Wow. Been a long time. Oops.
So lately, Little Man has been all about his Daddy. Now, this isn't really a new thing, since he has always loved his Daddy, but right now, it's Daddy Daddy Daddy "no Mama." and that makes me really, really sad. He's been my Little Man for nearly 2 1/2 years now and he's always had a connection with me. But if there is even a chance Daddy is around - or when Daddy SHOULD be around (the other day, my husband had to do an overnight out of town so the next morning there was a lot of sadness when Daddy couldn't get him out of his bed in the morning) - I am NOT GOOD ENOUGH. Waking up from bed/naps, getting out of the car, kissing boo boos, bedtime it's "no Mama, DADDY."
I know that my husband has done nothing to push this. He's a good guy and he's an amazing father and kids just respond to him (even kids who aren't his own) and he has always had a good relationship with our children. But Fuss was his special baby from the get go - she bonded to him in a special way from the beginning (and she and I bonded, too, but there was something magical about them) and despite my reticence about having a son (boys scared me) Little Man and I had a THING from the beginning. We were connected.

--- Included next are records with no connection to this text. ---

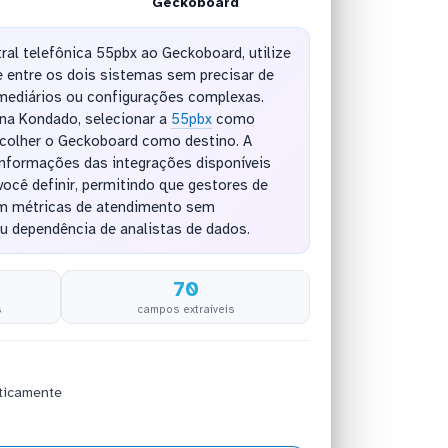
Geckoboard
ral telefônica 55pbx ao Geckoboard, utilize
entre os dois sistemas sem precisar de
mediários ou configurações complexas.
 na Kondado, selecionar a
55pbx
como
colher o Geckoboard como destino. A
informações das integrações disponíveis
ocê definir, permitindo que gestores de
 métricas de atendimento sem
u dependência de analistas de dados.
70
s
campos extraíveis
ticamente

Until now. Now I'm rejected. It started with him refusing to cuddle as much as he once did. He's a busy, growing boy, so I accepted that as simply just him growing up. But lately this Daddy-thing has really been bothering me.
He still hugs me and smiles at me and plays with me - when Daddy is at work.
I know it's normal for a boy to want to attention of their father. Heaven knows there are SOOOO many books on the subject (some even going to far as to say that a boy without a father can never feel as complete no matter what a mother does to try to fill that void, etc.) and I know it's a natural part of him growing up that he wants to company of a man/other boys instead of just his mama. But it still makes me sad.